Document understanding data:

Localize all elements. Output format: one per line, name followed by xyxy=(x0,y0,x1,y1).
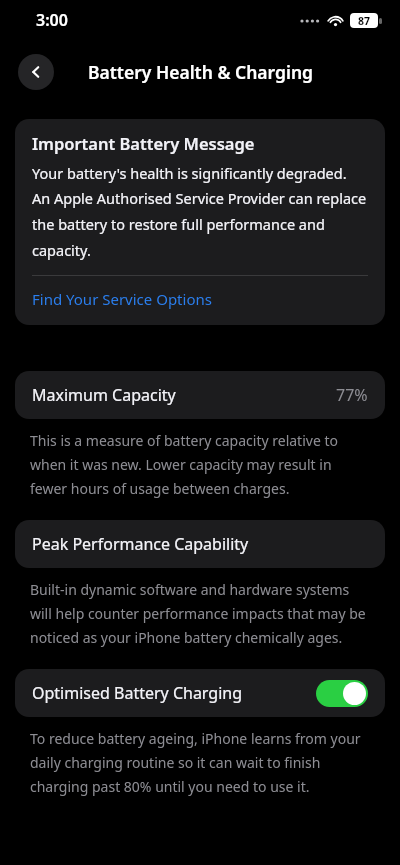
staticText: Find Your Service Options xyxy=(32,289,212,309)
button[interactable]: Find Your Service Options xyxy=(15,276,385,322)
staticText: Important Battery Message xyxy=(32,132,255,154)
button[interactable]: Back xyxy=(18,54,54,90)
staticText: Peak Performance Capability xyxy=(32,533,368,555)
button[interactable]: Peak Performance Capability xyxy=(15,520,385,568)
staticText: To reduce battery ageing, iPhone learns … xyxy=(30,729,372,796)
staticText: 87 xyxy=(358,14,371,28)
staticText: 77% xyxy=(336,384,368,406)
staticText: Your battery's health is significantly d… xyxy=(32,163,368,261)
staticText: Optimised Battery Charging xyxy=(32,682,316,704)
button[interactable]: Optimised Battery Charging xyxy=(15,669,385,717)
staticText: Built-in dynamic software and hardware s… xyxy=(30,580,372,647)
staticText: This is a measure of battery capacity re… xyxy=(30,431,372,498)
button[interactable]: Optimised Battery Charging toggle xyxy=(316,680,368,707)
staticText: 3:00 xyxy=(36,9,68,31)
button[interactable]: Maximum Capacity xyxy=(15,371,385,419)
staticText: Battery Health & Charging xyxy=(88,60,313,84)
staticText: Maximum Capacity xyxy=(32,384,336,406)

--- WORK ORDER ---
Please set down each entry word for word, without its images.

--- REPLY ---
Localize all elements. Output format: one per line, name followed by xyxy=(x0,y0,x1,y1).
staticText: Find Your Service Options xyxy=(32,289,212,309)
button[interactable]: Find Your Service Options xyxy=(15,276,385,322)
staticText: Important Battery Message xyxy=(32,132,255,154)
button[interactable]: Back xyxy=(18,54,54,90)
staticText: Peak Performance Capability xyxy=(32,533,368,555)
button[interactable]: Peak Performance Capability xyxy=(15,520,385,568)
staticText: To reduce battery ageing, iPhone learns … xyxy=(30,729,372,796)
staticText: 87 xyxy=(358,14,371,28)
staticText: 77% xyxy=(336,384,368,406)
staticText: Your battery's health is significantly d… xyxy=(32,163,368,261)
staticText: Optimised Battery Charging xyxy=(32,682,316,704)
button[interactable]: Optimised Battery Charging xyxy=(15,669,385,717)
staticText: Built-in dynamic software and hardware s… xyxy=(30,580,372,647)
staticText: This is a measure of battery capacity re… xyxy=(30,431,372,498)
button[interactable]: Optimised Battery Charging toggle xyxy=(316,680,368,707)
staticText: 3:00 xyxy=(36,9,68,31)
button[interactable]: Maximum Capacity xyxy=(15,371,385,419)
staticText: Battery Health & Charging xyxy=(88,60,313,84)
staticText: Maximum Capacity xyxy=(32,384,336,406)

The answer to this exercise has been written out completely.